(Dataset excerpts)
++++++++++

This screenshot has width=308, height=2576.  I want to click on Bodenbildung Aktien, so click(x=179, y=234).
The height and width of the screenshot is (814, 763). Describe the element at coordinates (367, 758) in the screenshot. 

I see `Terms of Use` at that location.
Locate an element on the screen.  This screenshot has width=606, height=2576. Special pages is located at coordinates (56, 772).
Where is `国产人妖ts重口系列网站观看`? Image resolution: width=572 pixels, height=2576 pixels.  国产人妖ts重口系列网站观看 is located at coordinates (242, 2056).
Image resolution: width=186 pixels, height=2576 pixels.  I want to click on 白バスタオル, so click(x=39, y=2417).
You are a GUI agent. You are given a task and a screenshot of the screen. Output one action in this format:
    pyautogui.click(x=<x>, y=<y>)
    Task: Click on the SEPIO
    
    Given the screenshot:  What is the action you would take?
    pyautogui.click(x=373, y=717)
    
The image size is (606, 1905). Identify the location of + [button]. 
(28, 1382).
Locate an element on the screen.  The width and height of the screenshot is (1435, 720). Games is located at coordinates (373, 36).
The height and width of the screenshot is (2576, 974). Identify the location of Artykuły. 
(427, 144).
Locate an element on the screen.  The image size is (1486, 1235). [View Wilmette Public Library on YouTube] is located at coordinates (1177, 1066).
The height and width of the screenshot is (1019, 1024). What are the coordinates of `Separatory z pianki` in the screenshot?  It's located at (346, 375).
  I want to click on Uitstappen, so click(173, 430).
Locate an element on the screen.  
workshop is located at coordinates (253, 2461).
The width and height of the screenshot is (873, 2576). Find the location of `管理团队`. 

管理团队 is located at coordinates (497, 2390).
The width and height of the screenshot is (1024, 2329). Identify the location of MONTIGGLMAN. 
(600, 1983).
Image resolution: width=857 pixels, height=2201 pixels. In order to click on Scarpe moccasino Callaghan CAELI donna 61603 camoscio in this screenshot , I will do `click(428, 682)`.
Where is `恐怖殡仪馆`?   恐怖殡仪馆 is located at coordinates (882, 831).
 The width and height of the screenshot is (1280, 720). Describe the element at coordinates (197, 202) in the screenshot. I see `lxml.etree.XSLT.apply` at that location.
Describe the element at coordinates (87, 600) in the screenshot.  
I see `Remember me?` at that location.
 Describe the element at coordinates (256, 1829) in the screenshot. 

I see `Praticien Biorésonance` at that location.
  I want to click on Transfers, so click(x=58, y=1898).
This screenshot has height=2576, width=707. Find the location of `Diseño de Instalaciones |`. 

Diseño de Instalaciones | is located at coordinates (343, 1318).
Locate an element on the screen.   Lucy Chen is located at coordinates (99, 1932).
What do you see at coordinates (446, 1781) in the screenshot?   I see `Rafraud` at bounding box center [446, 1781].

++++++++++

Every entry, from first to last, should be written out exactly.

Finished task —
This screenshot has width=308, height=2576.  I want to click on Bodenbildung Aktien, so click(x=179, y=234).
The height and width of the screenshot is (814, 763). Describe the element at coordinates (367, 758) in the screenshot. 

I see `Terms of Use` at that location.
Locate an element on the screen.  This screenshot has width=606, height=2576. Special pages is located at coordinates (56, 772).
Where is `国产人妖ts重口系列网站观看`? Image resolution: width=572 pixels, height=2576 pixels.  国产人妖ts重口系列网站观看 is located at coordinates (242, 2056).
Image resolution: width=186 pixels, height=2576 pixels.  I want to click on 白バスタオル, so click(x=39, y=2417).
You are a GUI agent. You are given a task and a screenshot of the screen. Output one action in this format:
    pyautogui.click(x=<x>, y=<y>)
    Task: Click on the SEPIO
    
    Given the screenshot:  What is the action you would take?
    pyautogui.click(x=373, y=717)
    
The image size is (606, 1905). Identify the location of + [button]. 
(28, 1382).
Locate an element on the screen.  The width and height of the screenshot is (1435, 720). Games is located at coordinates (373, 36).
The height and width of the screenshot is (2576, 974). Identify the location of Artykuły. 
(427, 144).
Locate an element on the screen.  The image size is (1486, 1235). [View Wilmette Public Library on YouTube] is located at coordinates (1177, 1066).
The height and width of the screenshot is (1019, 1024). What are the coordinates of `Separatory z pianki` in the screenshot?  It's located at (346, 375).
  I want to click on Uitstappen, so click(173, 430).
Locate an element on the screen.  
workshop is located at coordinates (253, 2461).
The width and height of the screenshot is (873, 2576). Find the location of `管理团队`. 

管理团队 is located at coordinates (497, 2390).
The width and height of the screenshot is (1024, 2329). Identify the location of MONTIGGLMAN. 
(600, 1983).
Image resolution: width=857 pixels, height=2201 pixels. In order to click on Scarpe moccasino Callaghan CAELI donna 61603 camoscio in this screenshot , I will do `click(428, 682)`.
Where is `恐怖殡仪馆`?   恐怖殡仪馆 is located at coordinates (882, 831).
 The width and height of the screenshot is (1280, 720). Describe the element at coordinates (197, 202) in the screenshot. I see `lxml.etree.XSLT.apply` at that location.
Describe the element at coordinates (87, 600) in the screenshot.  
I see `Remember me?` at that location.
 Describe the element at coordinates (256, 1829) in the screenshot. 

I see `Praticien Biorésonance` at that location.
  I want to click on Transfers, so click(x=58, y=1898).
This screenshot has height=2576, width=707. Find the location of `Diseño de Instalaciones |`. 

Diseño de Instalaciones | is located at coordinates (343, 1318).
Locate an element on the screen.   Lucy Chen is located at coordinates (99, 1932).
What do you see at coordinates (446, 1781) in the screenshot?   I see `Rafraud` at bounding box center [446, 1781].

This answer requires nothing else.